• Your task
An exact transcription of every record below is required, with the pictures left out.

• Task material

────────────────────────────────────────

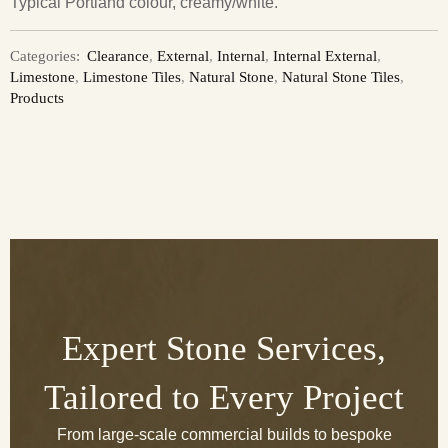
Typical Portland colour, creamy/white.
Categories:
Clearance
,
External
,
Internal
,
Internal External
,
Limestone
,
Limestone Tiles
,
Natural Stone
,
Natural Stone Tiles
,
Products
Expert Stone Services,
Tailored to Every Project
From large-scale commercial builds to bespoke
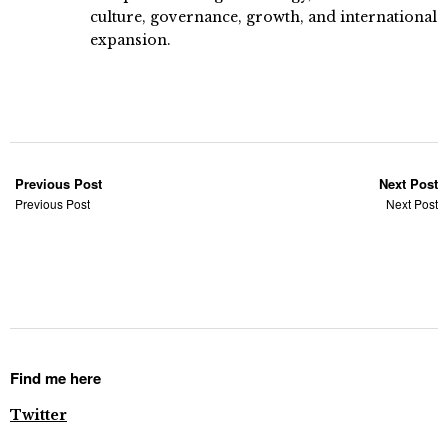
culture, governance, growth, and international
expansion.
Previous Post
Next Post
Previous Post
Next Post
Find me here
Twitter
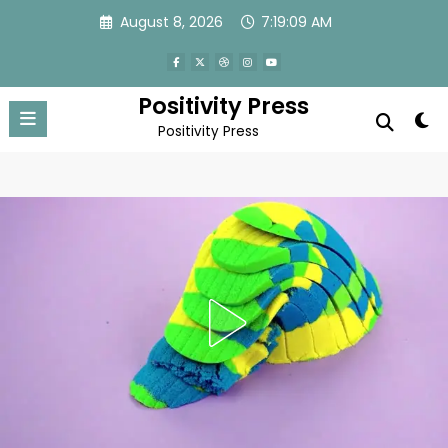
Skip
August 8, 2026
7:19:11 AM
to
content
Positivity Press
Positivity Press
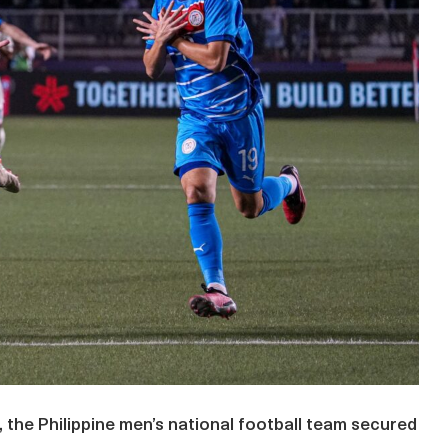
ll, the Philippine men’s national football team secured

────────────────────────────────────────

• Exercise answer
Typical Portland colour, creamy/white.
Categories:
Clearance
,
External
,
Internal
,
Internal External
,
Limestone
,
Limestone Tiles
,
Natural Stone
,
Natural Stone Tiles
,
Products
Expert Stone Services,
Tailored to Every Project
From large-scale commercial builds to bespoke
culture, governance, growth, and international
expansion.
Previous Post
Next Post
Previous Post
Next Post
Find me here
Twitter
Skip
August 8, 2026
7:19:11 AM
to
content
Positivity Press
Positivity Press
ll, the Philippine men’s national football team secured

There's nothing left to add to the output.